Reyk Floeter wrote:

> Yes, in theory if_index should be fixed and return a consistent number
> between 1 and the number of interfaces.  But this is obviously
> difficult and I'm not sure if it's worth the effort.  So the "hack"
> that you're going to remove was a best effort.  But putting another
> interface index abstraction layer in userland (via snmpd or some
> shared db) is just not the right way to do it.  We either have a
> reliable if_index from the kernel or we don't.  But inventing another
> thing in userland doesn't make sense to me.

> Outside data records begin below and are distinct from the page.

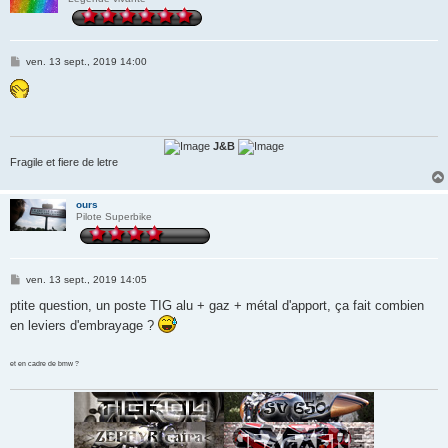
M
ven. 13 sept., 2019 14:00
e
s
s
a
g
e
J&B
Fragile et fiere de letre
ours
Pilote Superbike
M
ven. 13 sept., 2019 14:05
e
s
ptite question, un poste TIG alu + gaz + métal d'apport, ça fait combien
s
en leviers d'embrayage ?
a
g
e
et en cadre de bmw ?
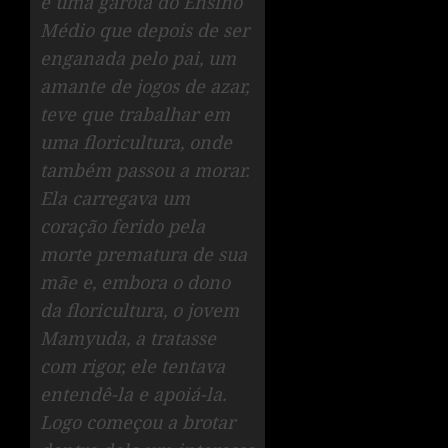
é uma garota do Ensino
Médio que depois de ser
enganada pelo pai, um
amante de jogos de azar,
teve que trabalhar em
uma floricultura, onde
também passou a morar.
Ela carregava um
coração ferido pela
morte prematura de sua
mãe e, embora o dono
da floricultura, o jovem
Mamyuda, a tratasse
com rigor, ele tentava
entendê-la e apoiá-la.
Logo começou a brotar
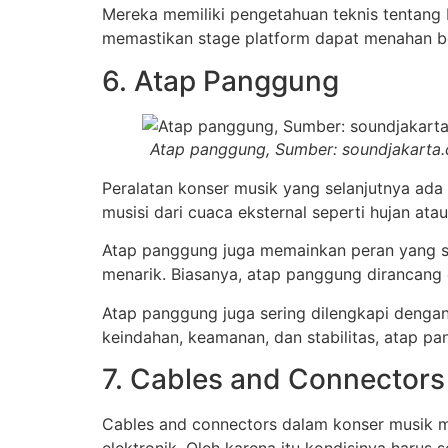
Mereka memiliki pengetahuan teknis tentang 
memastikan stage platform dapat menahan be
6. Atap Panggung
Atap panggung, Sumber: soundjakarta
Peralatan konser musik yang selanjutnya ada
musisi dari cuaca eksternal seperti hujan atau
Atap panggung juga memainkan peran yang sa
menarik. Biasanya, atap panggung dirancang 
Atap panggung juga sering dilengkapi dengan
keindahan, keamanan, dan stabilitas, atap pa
7. Cables and Connectors
Cables and connectors dalam konser musik 
elektronik. Oleh karena itu kondisinya harus 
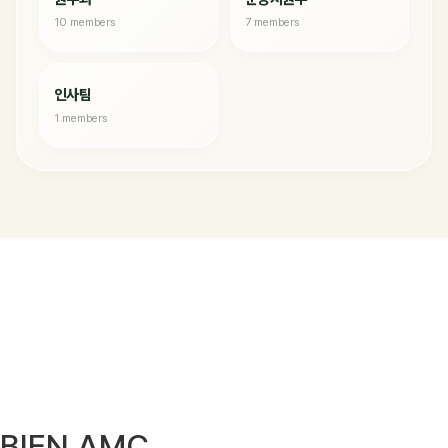
10 members
7 members
인사팀
1 members
BIEN AMC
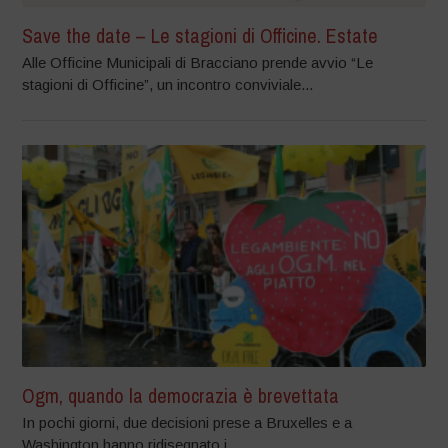
Save the date – Le stagioni di Officine. Estate
Alle Officine Municipali di Bracciano prende avvio “Le
stagioni di Officine”, un incontro conviviale...
Ogm, quando la democrazia è brevettata
In pochi giorni, due decisioni prese a Bruxelles e a
Washington hanno ridisegnato i...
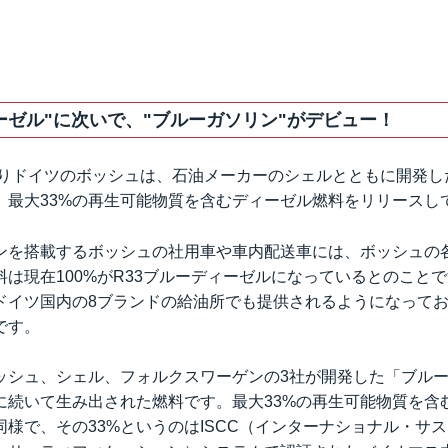
ーゼル"に次いで、"ブルーガソリン"がデビュー！
よりドイツのボッシュは、石油メーカーのシェルとともに開発し
、最大33%の再生可能物質を含むディーゼル燃料をリリースし
ンを搭載するボッシュの社用車や車内配送車には、ボッシュの
は現在100%がR33ブルーディーゼルになっているとのことで
ドイツ国内の8ブランドの給油所でも提供されるようになって
です。
ッシュ、シェル、フォルクスワーゲンの3社が開発した「ブルー
に続いて生み出された燃料です。最大33%の再生可能物質を含
同様で、その33%というのはISCC（インターナショナル・サ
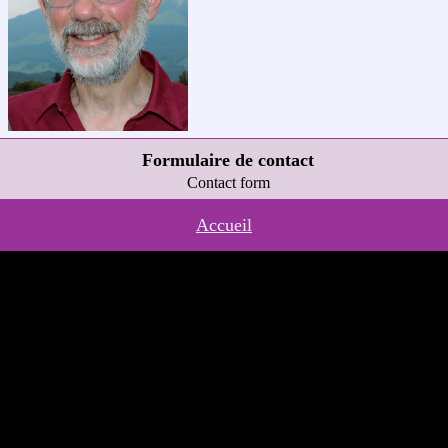
Formulaire de contact
Contact form
Accueil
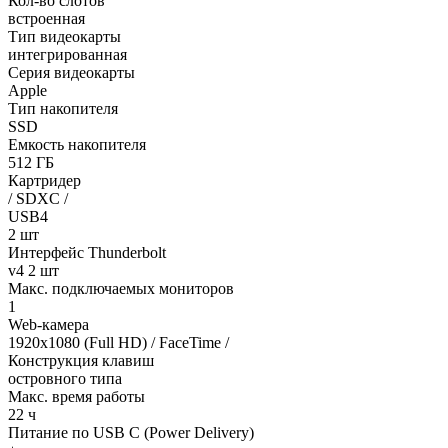
Кол-во слотов
встроенная
Тип видеокарты
интегрированная
Серия видеокарты
Apple
Тип накопителя
SSD
Емкость накопителя
512 ГБ
Картридер
/ SDXC /
USB4
2 шт
Интерфейс Thunderbolt
v4 2 шт
Макс. подключаемых мониторов
1
Web-камера
1920x1080 (Full HD) / FaceTime /
Конструкция клавиш
островного типа
Макс. время работы
22 ч
Питание по USB C (Power Delivery)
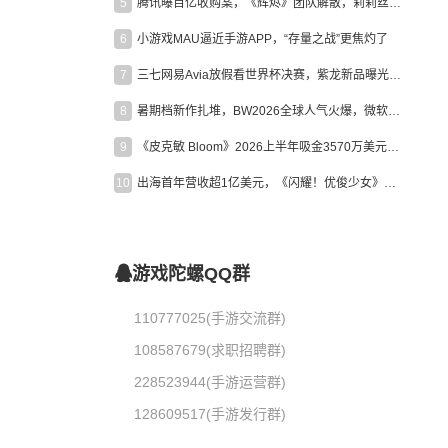
5
腾讯曝百亿收购案，《辉烬》团队解散，莉莉丝新作曝光｜陀螺周报
6
小游戏MAU逼近手游APP，“存量之战”更焦灼了
7
三七网易Avia放假看世界杯决赛，紫龙新品曝光，米哈游新作上线 | 陀螺周报
8
暑期档新作扎堆，BW2026全球人气火爆，微软XBOX大裁员|陀螺周报
9
《皮克敏 Bloom》2026上半年吸金3570万美元，中国台湾成最大市场
10
出海首年营收超1亿美元，《闪耀！优俊少女》美国市场占比达七成
游戏陀螺QQ群
110777025(手游交流群)
108587679(求职招聘群)
228523944(手游运营群)
128609517(手游发行群)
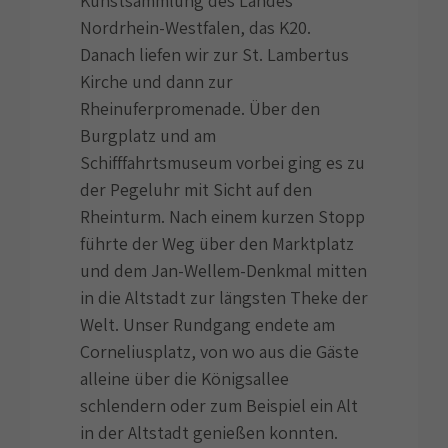
Kunstsammlung des Landes
Nordrhein-Westfalen, das K20.
Danach liefen wir zur St. Lambertus
Kirche und dann zur
Rheinuferpromenade. Über den
Burgplatz und am
Schifffahrtsmuseum vorbei ging es zu
der Pegeluhr mit Sicht auf den
Rheinturm. Nach einem kurzen Stopp
führte der Weg über den Marktplatz
und dem Jan-Wellem-Denkmal mitten
in die Altstadt zur längsten Theke der
Welt. Unser Rundgang endete am
Corneliusplatz, von wo aus die Gäste
alleine über die Königsallee
schlendern oder zum Beispiel ein Alt
in der Altstadt genießen konnten.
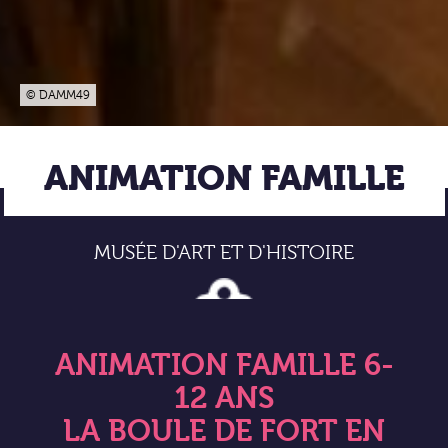
© DAMM49
ANIMATION FAMILLE
MUSÉE D'ART ET D'HISTOIRE
ANIMATION FAMILLE 6-
12 ANS
LA BOULE DE FORT EN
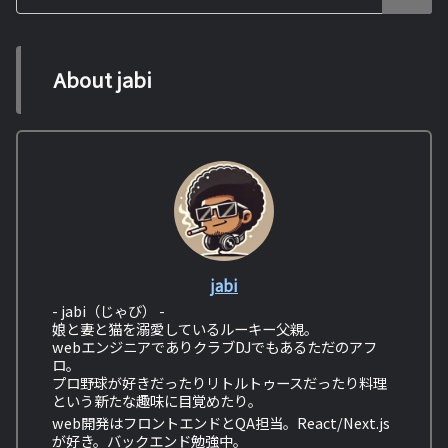
About jabi
jabi
- jabi（じゃび） -
娘と妻と猫を溺愛しているルーキー父親。
webエンジニアでありクラブDJでもあるただのアフ
ロ。
プロ野球が好きだったりリトルトゥースだったり料理
という新たな趣味に目覚めたり。
web開発はフロントエンドとQA担当。React/Next.js
が好き。バックエンド勉強中。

If above theory doesn't dictate all interfaces must exist (it shouldn't
because of hot-plug interfaces), kernel can operate on fixed predefined
ifIndex table like this:

tun ifIndex (only have 256 of them because of unit_no):
          1 - 00:bd:xx:xx:xx:00 - tun0
        256 - 00:bd:xx:xx:xx:ff - tun255

vether ifIndex (only have 65536 of them?):
        257 - fe:e1:ba:d0:xx:xx - vether0
     65,792 - fe:e1:ba:d0:xx:xx - vether65535

physical ifIndex (claim to support ~1M of physical interfaces):
     65,793 - 00:25:90:xx:xx:aa - em0
     65,794 - 00:25:90:xx:xx:ab - em1
  1,179,906 - xx:xx:xx:xx:xx:xx - foo77

trunk ifIndex (claim to support ~17M of trunk interfaces, by unit_no):
  1,179,907 - xx:xx:xx:xx:xx:xx - trunk0
 19,005,699 - xx:xx:xx:xx:xx:xx - trunk16999999

vlan ifIndex (claim to support ~280M of vlan interfaces, by unit_no):
 19,005,700 - xx:xx:xx:xx:xx:xx - vlan0
304,218,372 - xx:xx:xx:xx:xx:xx - vlan279999999

and so on, up to 2,147,483,647.

IMO, cloners aren't so problematic (because of algorithmically controlled
enumeration and unit number assignment) as physical interfaces are.

I think, the best is to let ifIndexes be assigned to physical interfaces
via ifconfig, but let cloners to do their assignments automatically.

And do not let snmpd to operate on interface without an ifIndex: having no
ifIndex means no interface available.